“I suppose,” he remarked, as, a little later, he accompanied his guests to the door, “I suppose that before this time to-morrow, Mr. Cameron will have already arrived at the camp?”

“Yes,” Houston replied, “we expect him over on the evening train, with Van Dorn.”

As Houston and Rutherford took leave of Jack, there was something in his manner, something in the long, lingering hand-clasp which seemed more like a farewell than like a simple good-night, at which they silently wondered.

Could they have looked in upon him an hour later, they would have understood the cause. Silently he moved about the room, gathering together the few little keepsakes among his possessions which he most prized. These he placed in a small gripsack which he carefully locked, saying to himself, as he looked around the room with a sigh, “Mike can have the rest.”

Then going to the window, he stood looking out upon the calm, moonlit scene, which for many years had been the only home he had known.

“This is my last night here,” he soliloquized, “my work here is done. After to-morrow, Everard Houston will need me no longer, everything in which I can render him assistance is now done, and his friends will afford him all needed protection. Lyle has found her own, her future is provided for. The wrongs which I have witnessed for years in silence, will be righted without any assistance of mine. There is nothing more for me to do, and to-morrow I will start forth on the old, wandering life again.”

His head dropped lower; he was thinking deeply.

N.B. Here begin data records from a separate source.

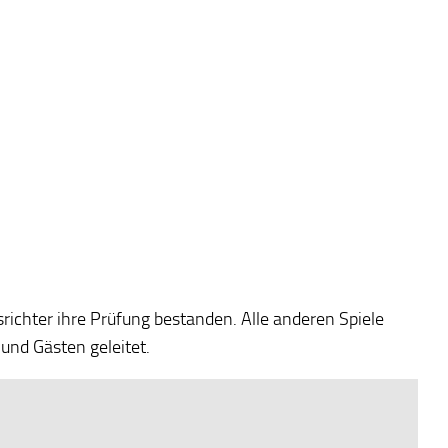
hter ihre Prüfung bestanden. Alle anderen Spiele
 und Gästen geleitet.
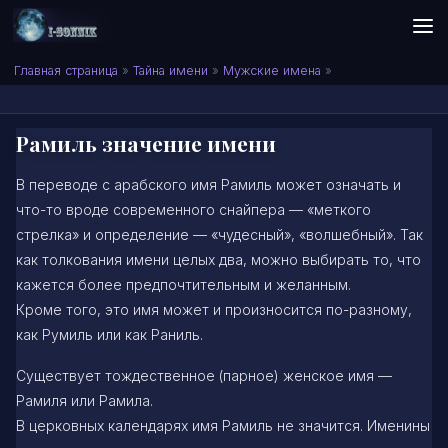
Skip to content
Сонник I-SONNIK.COM
Главная страница
»
Тайна имени
»
Мужские имена
»
Рамиль значение имени
В переводе с арабского имя Рамиль может означать и
что-то вроде современного снайпера — «меткого
стрелка» и определение — «чудесный», «волшебный». Так
как толкования имени целых два, можно выбирать то, что
кажется более предпочтительным и желанным.
Кроме того, это имя может и произносится по-разному,
как Румиль или как Раниль.
Существует тождественное (парное) женское имя —
Рамиля или Рамила.
В церковных календарях имя Рамиль не значится. Именины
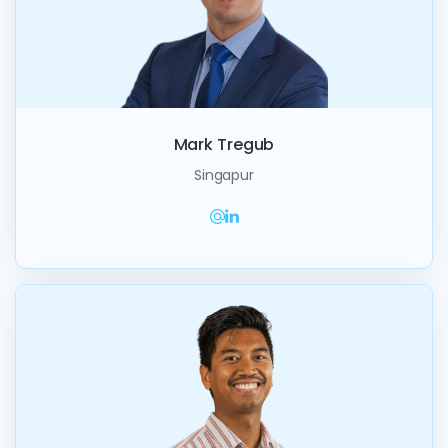
Mark Tregub
Singapur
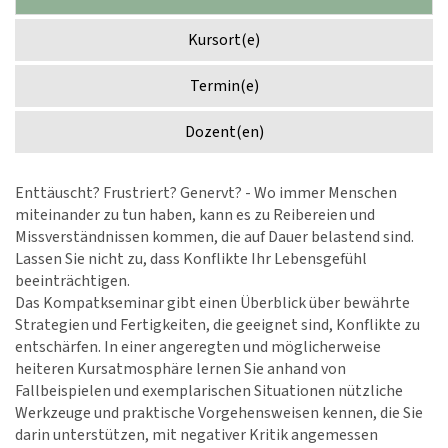
Kursort(e)
Termin(e)
Dozent(en)
Enttäuscht? Frustriert? Genervt? - Wo immer Menschen
miteinander zu tun haben, kann es zu Reibereien und
Missverständnissen kommen, die auf Dauer belastend sind.
Lassen Sie nicht zu, dass Konflikte Ihr Lebensgefühl
beeinträchtigen.
Das Kompatkseminar gibt einen Überblick über bewährte
Strategien und Fertigkeiten, die geeignet sind, Konflikte zu
entschärfen. In einer angeregten und möglicherweise
heiteren Kursatmosphäre lernen Sie anhand von
Fallbeispielen und exemplarischen Situationen nützliche
Werkzeuge und praktische Vorgehensweisen kennen, die Sie
darin unterstützen, mit negativer Kritik angemessen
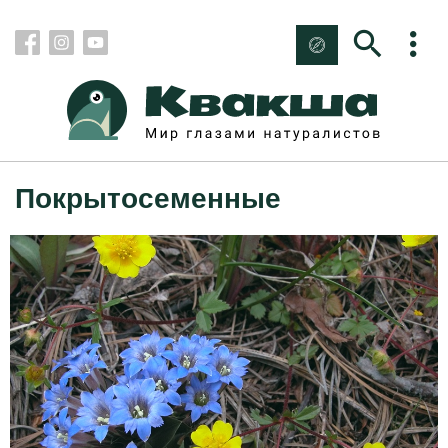
Покрытосеменные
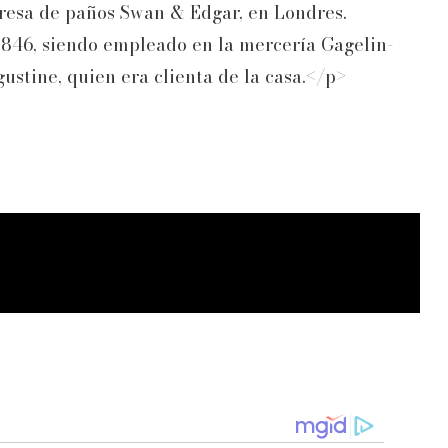
resa de paños Swan & Edgar, en Londres.
 1846, siendo empleado en la mercería Gagelin-
ustine, quien era clienta de la casa.</p>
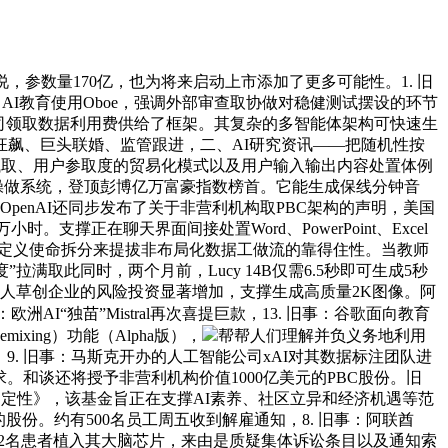
数量170亿，也为将来启动上市添加了更多可能性。1. 旧
合创始人推出AI教育使用Oboe，强调外部审查取协做对稳健测试摆设的环节
AI公司领取数据利用费供给了框架。其复杂的多智能体架构可快速生
狂飙、巨头联婚、监管跟进，二、AI研究资讯——把随机性按
给相关风险测试取、用户参取度的贸易化模式以及用户输入输出内容处置体例
I智能体操做系统，登顶彭博亿万富豪指数榜首。它能生成保线分钟音
penAI还同步发布了关于非营利机构取PBC架构的声明，美国
撑正在聊天界面间接处置Word、PowerPoint、Excel
功能，它通过自定义使命拆分来提拔非布局化数据工做流的靠得住性。当教师
”拉满取此同时，两个月前，Lucy 14B仅需6.5秒即可生成5秒
械人草创企业的风险投资显著增加，支撑生成高质量2K图像。阿
欧洲AI“独苗”Mistral再次喜提巨款，13. 旧事：谷歌面向教育
ixing）功能（Alpha版），
帮帮人们理解并负义务地利用
. 旧事：马斯克开办的人工智能公司xAI对其数据标注团队进
。和谈还将授予非营利机构价值1000亿美元的PBC股份。旧
推理中的非确定性》，该基金旨正在支撑AI素养、社区立异和经济机遇等范
的股份。约有500名员工周五收到解雇通知，8. 旧事：阿联酋
共有12名患者植入其大脑芯片，来由是质疑集体诉讼条目以及通知索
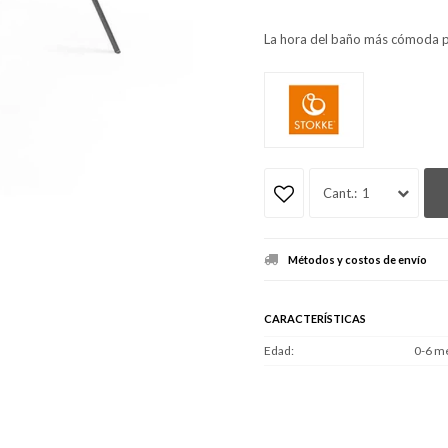
La hora del baño más cómoda p
1
Métodos y costos de envío
CARACTERÍSTICAS
Edad
0-6 m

“He said the old home was open, and would always be what it had been in the past. Home! What would that not mean now, after all these years! But that was long ago. I am dead to them now,––dead and forgotten. They will be happy with their new-found daughter, and Everard will be to them as a son, their happiness will be complete, and I will not mar it by any reminders of the wretched past.”

He glanced upward at the surrounding peaks.

“To-morrow I go forth again into the mountains,––those towers of refuge and strength,––and in their soothing solitudes I shall once more find peace!”